Eine neu entdeckte Mikrobenart sorgt Wissenschaftlern zufolge dafür, dass das Öl im Golf von Mexiko schnell abgebaut wird. Die Bakterien finden sich nicht nur zahlreich in einer riesigen Ölwolke - sie arbeiten auch äußerst effektiv.
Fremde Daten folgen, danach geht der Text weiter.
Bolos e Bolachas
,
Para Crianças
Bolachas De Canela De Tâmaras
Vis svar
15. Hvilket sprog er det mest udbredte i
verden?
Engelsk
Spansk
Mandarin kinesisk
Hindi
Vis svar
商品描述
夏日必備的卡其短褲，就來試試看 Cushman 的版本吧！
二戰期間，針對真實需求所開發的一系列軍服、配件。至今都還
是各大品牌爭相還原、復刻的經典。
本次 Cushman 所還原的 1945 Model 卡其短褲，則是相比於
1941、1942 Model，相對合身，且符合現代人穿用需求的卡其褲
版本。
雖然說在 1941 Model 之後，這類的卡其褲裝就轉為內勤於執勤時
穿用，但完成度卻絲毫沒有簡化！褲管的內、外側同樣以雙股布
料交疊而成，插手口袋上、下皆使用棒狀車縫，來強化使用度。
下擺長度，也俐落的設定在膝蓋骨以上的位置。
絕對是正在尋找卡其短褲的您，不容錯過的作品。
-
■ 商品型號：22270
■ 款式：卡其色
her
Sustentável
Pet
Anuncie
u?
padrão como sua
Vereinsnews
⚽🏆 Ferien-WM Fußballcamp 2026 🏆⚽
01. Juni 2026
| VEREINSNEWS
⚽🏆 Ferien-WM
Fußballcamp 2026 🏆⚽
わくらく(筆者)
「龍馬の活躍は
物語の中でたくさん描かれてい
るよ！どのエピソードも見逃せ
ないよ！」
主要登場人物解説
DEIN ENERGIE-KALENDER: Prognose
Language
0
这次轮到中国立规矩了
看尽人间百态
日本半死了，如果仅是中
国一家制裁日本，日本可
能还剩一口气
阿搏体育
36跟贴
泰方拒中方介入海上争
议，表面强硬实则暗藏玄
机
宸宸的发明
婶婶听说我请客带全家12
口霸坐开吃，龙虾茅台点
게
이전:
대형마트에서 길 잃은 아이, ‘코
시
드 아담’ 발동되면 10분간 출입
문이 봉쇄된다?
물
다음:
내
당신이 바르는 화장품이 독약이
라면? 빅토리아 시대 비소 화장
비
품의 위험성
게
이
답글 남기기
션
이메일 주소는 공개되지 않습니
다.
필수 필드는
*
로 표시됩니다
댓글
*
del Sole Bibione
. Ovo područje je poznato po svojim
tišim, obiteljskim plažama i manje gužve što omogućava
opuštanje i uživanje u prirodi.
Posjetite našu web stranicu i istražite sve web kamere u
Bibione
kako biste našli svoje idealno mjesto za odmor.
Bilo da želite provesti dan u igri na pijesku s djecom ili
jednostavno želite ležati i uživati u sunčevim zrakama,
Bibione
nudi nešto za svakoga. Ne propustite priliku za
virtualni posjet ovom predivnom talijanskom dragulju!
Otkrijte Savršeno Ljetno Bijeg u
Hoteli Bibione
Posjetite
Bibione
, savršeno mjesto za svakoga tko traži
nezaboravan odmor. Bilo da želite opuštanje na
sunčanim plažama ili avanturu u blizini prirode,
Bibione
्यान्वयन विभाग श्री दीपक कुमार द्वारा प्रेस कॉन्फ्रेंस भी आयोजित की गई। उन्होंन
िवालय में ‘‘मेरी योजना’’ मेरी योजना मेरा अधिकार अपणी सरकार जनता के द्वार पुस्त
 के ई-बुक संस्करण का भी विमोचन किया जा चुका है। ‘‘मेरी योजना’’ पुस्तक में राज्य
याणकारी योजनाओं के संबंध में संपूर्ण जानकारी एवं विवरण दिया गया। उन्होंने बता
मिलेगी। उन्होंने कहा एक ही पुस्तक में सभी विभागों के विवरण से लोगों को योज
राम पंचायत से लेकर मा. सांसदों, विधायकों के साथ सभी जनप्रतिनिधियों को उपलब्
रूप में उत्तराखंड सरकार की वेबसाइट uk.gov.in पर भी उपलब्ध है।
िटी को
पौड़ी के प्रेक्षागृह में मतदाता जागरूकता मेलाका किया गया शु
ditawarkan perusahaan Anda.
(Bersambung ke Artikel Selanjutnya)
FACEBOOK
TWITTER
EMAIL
Fast 800 Millionen Liter Rohöl sind den Berechnungen der US-Behörde für Ozeane und Atmosphäre (Noaa) zufolge seit dem Untergang der Ölplattform "Deepwater Horizon" aus dem Bohrloch ausgetreten und in den Golf von Mexiko geflossen. Erst vor Kurzem hatten Wissenschaftler einen riesigen Ölschwaden entdeckt, der unter der Meeresoberfläche treibt. Wie Forscher jetzt im Fachmagazin "Science" berichten, wird diese etwa 35 Kilometer große Wolke, die in einer Tiefe von 1100 Metern treibt, mit einer außergewöhnlich hohen Geschwindigkeit abgebaut.

Der Grund sind ölabbauende Bakterien, die in überdurchschnittlich hoher Anzahl die Wolke besiedeln. Sie bauen das schädliche Öl auch außergewöhnlich effektiv ab, berichten die Forscher um Terry Hazen vom Lawrence Berkeley National Laboratory in Kalifornien.

Um den Grund dafür herauszufinden, nahmen die Wissenschaftler mehr als 200 Wasserproben von 17 verschiedenen Standorten innerhalb der Wolke. Mittels moderner gentechnischer Methoden untersuchte das Team die Proben auf die mögliche Präsenz von ölabbauenden Mikroorganismen.

Bakterien brauchen weniger Sauerstoff

Die von Wissenschaftlern identifizierten ortsansässigen Mikroben, zu denen auch eine bisher unbekannte Art zählt, bevorzugen eine kalte Umgebung, weshalb sie sich im Golf von Mexiko besonders wohlfühlen - dieser weist in diesen Tiefen eine Temperatur von etwa fünf Grad Celsius auf.

Die Tiefseebakterien unterscheiden sich in einem ausschlaggebenden Punkt von anderen Arten: Sie verbrauchen weniger Sauerstoff. Anderen ölabbauenden Mikroorganismen geht nämlich schnell die Luft aus, sobald sie sich massenhaft vermehren. In der Folge können sogenannte "Dead Zones" im Wasser entstehen, Regionen, in denen aufgrund des Sauerstoffmangels kein Leben möglich ist.

Das scheint bei den in der Wolke entdeckten Mikroben jedoch nicht der Fall zu sein, die Sauerstoffkonzentrationen außer- und innerhalb der Wolke unterschieden sich nur geringfügig. Nach Ansicht der Wissenschaftler hat das häufige Auftreten von natürlichen Öllecks im Meeresboden in dieser Region die Bakterien dazu gebracht, sich besonders gut an derartige Situationen anzupassen.

Die Entdeckung der Wissenschaftler könnte auch eine Antwort auf die Frage sein, warum das Öl im Golf von Mexiko so schnell verschwindet. Anfang August hatten sich Experten der Noaa optimistisch gezeigt. Drei Viertel des im Golf von Mexiko ausgelaufenen Öls seien bereits abgebaut. Der Report ist allerdings umstritten, andere Wissenschaftler kritisierten diese Einschätzung heftig.